Kamis (27/9), kurator Festival Bebas Batas Hendromasto Prasetyo menyempatkan diri datang ke galeri lukisan Vincent. Seniman kelahiran Solo itu berkeliling memilih beberapa karya yang siap dipamerkan pada Festival Bebas Batas. Tiga unsur yang harus terwakilkan adalah konsep, nilai artistik, dan semiotika. Bagi Hendro, karya lukis Vincent punya nilai lebih karena polos dan spontan.
"Vincent punya kemampuan khusus dalam perspektif, dimensi, dan warna. Dia punya pengetahuan bagaimana memperlakukan kuas dan cat untuk menghasilkan efek yang dia inginkan. Komposisi warna yang dia gunakan juga nggak mudah. Vincent mewakili artist yang baru muncul, sedang tumbuh dan punya potensi besar," papar Hendro.
Kecintaan Vincent terhadap seni lukis memang total. Dia sudah jatuh cinta sejak sekolah dasar. Namun, lingkungan terus menuntutnya berkembang di sekolah umum. "Saya pikir, bagaimana Vincent bisa punya lebih banyak teman kalau bukan di sekolah umum?" ungkap Rudy. Bukan bertumbuh positif, Vincent malah tertekan
Suasana hati Vincent terlihat pada pergeseran karyanya. Anak kedua dari tiga bersaudara itu lebih sering melukis dengan warna gelap dan ungkapan kesedihan. Salah satu karya Vincent memiliki makna mendalam tantang "rasa sakit" karena harus belajar. Jadilah lukisan dengan penampakan anak kecil tanpa kepala dengan darah dimana-mana.

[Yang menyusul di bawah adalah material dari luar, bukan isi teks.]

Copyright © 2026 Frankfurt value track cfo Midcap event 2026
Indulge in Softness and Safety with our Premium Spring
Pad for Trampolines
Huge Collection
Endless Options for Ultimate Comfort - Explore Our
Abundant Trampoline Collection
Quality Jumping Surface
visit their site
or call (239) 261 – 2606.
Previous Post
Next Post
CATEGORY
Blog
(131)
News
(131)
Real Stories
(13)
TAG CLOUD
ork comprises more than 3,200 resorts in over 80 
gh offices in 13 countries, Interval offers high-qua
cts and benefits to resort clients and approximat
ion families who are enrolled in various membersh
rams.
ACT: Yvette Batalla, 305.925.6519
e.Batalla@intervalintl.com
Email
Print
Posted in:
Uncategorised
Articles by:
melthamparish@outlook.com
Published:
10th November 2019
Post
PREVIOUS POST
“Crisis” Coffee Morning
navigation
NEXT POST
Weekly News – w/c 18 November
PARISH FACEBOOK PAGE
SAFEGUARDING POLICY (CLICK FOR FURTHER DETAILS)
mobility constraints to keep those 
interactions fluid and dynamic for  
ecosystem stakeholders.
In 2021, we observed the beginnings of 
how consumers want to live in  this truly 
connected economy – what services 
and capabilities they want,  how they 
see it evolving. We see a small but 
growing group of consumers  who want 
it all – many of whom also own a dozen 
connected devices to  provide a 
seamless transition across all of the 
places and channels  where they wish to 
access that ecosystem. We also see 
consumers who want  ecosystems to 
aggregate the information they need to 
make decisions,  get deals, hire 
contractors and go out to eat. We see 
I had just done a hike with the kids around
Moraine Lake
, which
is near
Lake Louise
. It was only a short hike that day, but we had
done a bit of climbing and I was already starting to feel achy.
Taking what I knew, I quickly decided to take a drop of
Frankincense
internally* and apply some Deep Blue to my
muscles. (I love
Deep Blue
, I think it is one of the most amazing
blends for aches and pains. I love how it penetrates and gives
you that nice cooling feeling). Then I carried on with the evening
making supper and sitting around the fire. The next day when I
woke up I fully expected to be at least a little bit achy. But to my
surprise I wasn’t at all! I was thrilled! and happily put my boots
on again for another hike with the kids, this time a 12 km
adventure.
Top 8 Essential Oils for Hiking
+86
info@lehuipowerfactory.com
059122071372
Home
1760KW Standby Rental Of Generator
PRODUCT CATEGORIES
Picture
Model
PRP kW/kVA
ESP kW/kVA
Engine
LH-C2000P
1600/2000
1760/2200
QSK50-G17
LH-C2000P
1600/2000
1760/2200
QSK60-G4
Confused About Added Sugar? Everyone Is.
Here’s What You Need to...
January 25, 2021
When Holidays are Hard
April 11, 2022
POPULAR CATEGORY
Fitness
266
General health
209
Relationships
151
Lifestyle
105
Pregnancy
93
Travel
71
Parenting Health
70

Di lukisan itu juga ada sosok orang dewasa berkacamata sedang memegang sebilah pedang berwarna hijau. "Lukisan itu dia buat setelah saya minta belajar. Tapi Vincent nggak mau. Akhirnya saya sediakan cat dan kanvas kemudian dia melukis ini," jelas shadow teacher Vincent, Torando Rodina.
Ekspresi Vincent itu menjadi lukisan yang dipilih Hendro masuk seleksi. Karena lukisan itu sangat natural dan memiliki makna kuat.
Hasil karya Vincent saat ini sudah banyak berubah. Terutama setelah diberi kebebasan melukis dan tidak lagi hidup dengan rutinitas sekolah. Kemampuan lukisnya menunjukkan kemajuan signifikan. Vincent lebih percaya diri. Kemampuan kognitifnya juga terus berkembang.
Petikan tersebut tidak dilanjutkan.